> **Action item**
For every line in the listing below that contains the word "Comfortschuim", add one to the tally. State the final number and nothing else.

> **Excerpted records**
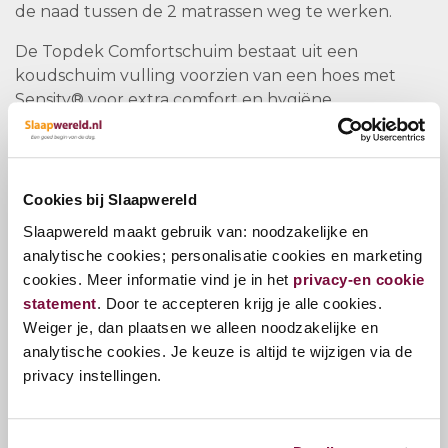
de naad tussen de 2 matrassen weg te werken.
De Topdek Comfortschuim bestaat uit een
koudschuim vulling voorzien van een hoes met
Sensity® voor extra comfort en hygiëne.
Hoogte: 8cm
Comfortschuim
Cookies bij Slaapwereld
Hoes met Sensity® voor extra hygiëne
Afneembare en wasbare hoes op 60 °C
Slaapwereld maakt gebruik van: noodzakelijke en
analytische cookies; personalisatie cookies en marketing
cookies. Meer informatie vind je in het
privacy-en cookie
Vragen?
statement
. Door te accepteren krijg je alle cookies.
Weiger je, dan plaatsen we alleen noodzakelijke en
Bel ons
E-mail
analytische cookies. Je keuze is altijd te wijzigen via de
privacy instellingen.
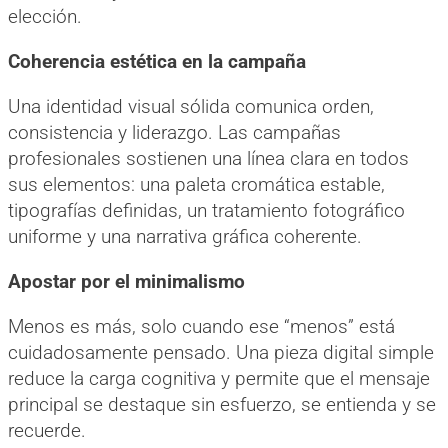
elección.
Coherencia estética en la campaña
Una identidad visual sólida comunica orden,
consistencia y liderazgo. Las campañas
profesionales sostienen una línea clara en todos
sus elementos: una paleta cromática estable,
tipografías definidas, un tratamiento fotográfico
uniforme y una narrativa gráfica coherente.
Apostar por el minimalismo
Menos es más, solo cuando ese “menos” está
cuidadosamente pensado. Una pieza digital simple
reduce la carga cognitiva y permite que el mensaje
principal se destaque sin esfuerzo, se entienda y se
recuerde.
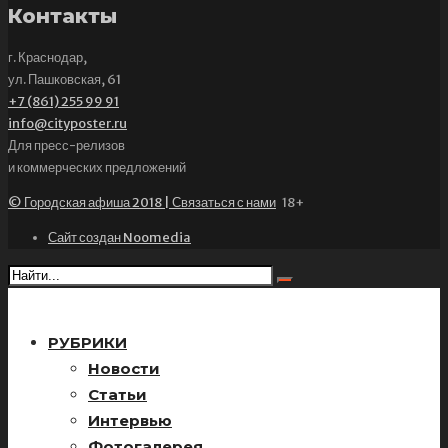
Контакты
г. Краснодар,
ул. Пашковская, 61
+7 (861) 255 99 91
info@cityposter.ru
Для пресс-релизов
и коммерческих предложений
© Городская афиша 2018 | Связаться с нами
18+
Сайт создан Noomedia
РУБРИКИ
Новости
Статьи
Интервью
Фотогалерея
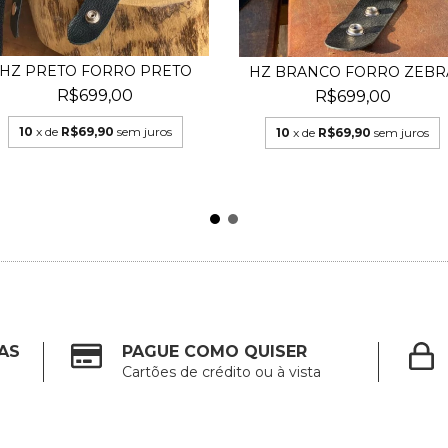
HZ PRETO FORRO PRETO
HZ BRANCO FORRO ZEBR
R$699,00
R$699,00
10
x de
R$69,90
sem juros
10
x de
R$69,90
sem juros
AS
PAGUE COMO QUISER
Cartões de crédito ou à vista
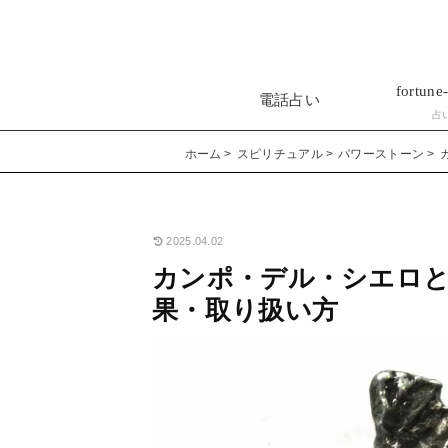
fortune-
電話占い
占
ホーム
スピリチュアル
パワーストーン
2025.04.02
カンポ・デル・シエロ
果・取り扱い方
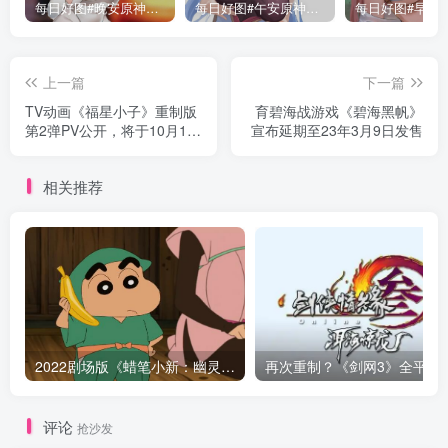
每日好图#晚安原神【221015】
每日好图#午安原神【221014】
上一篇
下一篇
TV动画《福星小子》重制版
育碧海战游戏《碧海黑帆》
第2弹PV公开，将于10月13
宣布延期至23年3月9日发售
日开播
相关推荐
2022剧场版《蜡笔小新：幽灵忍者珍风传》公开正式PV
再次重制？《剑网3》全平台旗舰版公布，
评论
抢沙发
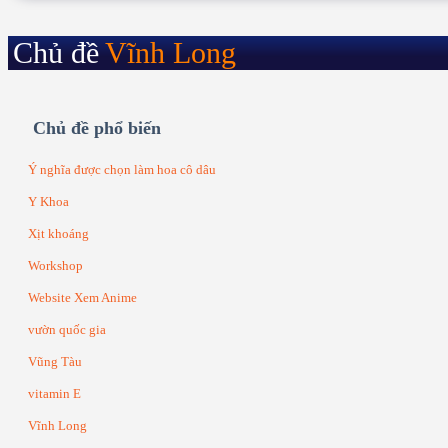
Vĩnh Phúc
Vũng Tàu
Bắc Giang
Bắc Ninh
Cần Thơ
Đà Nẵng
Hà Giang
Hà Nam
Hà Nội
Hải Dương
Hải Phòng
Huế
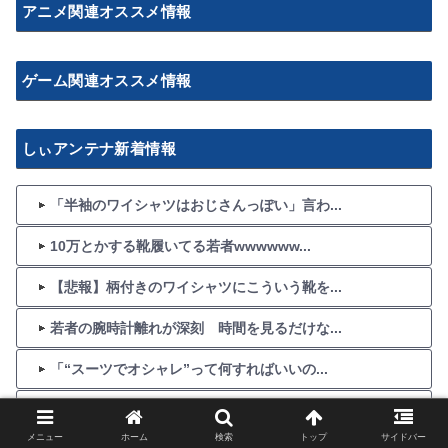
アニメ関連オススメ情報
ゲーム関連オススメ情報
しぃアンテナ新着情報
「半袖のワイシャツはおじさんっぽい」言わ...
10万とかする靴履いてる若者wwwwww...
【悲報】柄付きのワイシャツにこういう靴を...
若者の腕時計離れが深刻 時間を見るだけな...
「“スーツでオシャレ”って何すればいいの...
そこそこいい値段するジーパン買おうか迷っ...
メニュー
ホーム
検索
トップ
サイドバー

> **Answer section**
2